Chemical cover-up
A lot of folks in the vicinity of CFB Gagetown in New Brunswick are dying or already dead from a toxic rainbow of herbicide sprays, and the military is looking for plausible deniability. Agents Orange, White and Purple were deployed in reportedly massive quantities in the 1960s, with the consequences we would now expect: 170 soldiers in the Black Watch regiment at Gagetown died of cancer, many of them at a young age; civilians working on the base, and their families, have suffered likewise. Sarnia redux, by the sound of things.
A military spokesperson claims that the use of these deadly chemicals was limited and carefully controlled. But the news item noted that the chemicals at the time were considered harmless to human health, so why the controls? In fact, many of those who worked on the base at the time recall being soaked with the stuff. Clearing out sprayed bush, recalls one worker. "We cut it, we ingested the fumes, we burned it, therefore we inhaled the smoke ... and when it came time to eat, we sat down among all the toxins and we ate lunch with our bare hands."

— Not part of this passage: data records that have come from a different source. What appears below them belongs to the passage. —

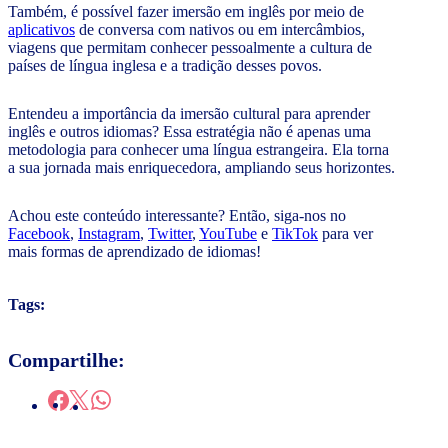
Também, é possível fazer imersão em inglês por meio de
aplicativos
de conversa com nativos ou em intercâmbios,
viagens que permitam conhecer pessoalmente a cultura de
países de língua inglesa e a tradição desses povos.
Entendeu a importância da imersão cultural para aprender
inglês e outros idiomas? Essa estratégia não é apenas uma
metodologia para conhecer uma língua estrangeira. Ela torna
a sua jornada mais enriquecedora, ampliando seus horizontes.
Achou este conteúdo interessante? Então, siga-nos no
Facebook
,
Instagram
,
Twitter
,
YouTube
e
TikTok
para ver
mais formas de aprendizado de idiomas!
Tags:
Compartilhe: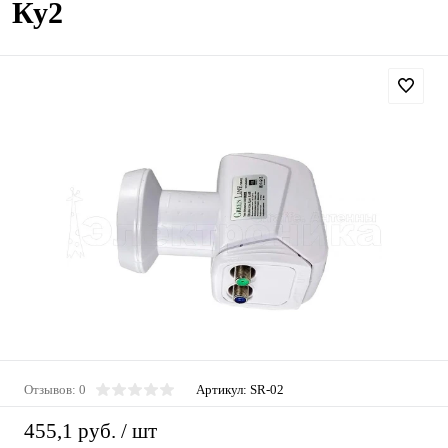
Ку2
Отзывов: 0
Артикул:
SR-02
455,1 руб.
/ шт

Another, recalling that the spraying had gone on for years from fixed-wing aircraft, said "[The] first few times that we were out there, we came in, we were coloured orange, we were coloured yellow from the spray that came down on top of us." Both have cancer today.
A former Black Watch member recalls that soldiers "were out in the exercise area and the planes flew over spraying and they were told to just put ponchos over their head, that it wouldn't hurt them," Graves said. Duck and cover all over again. Which is, it seems, the current military strategy as well.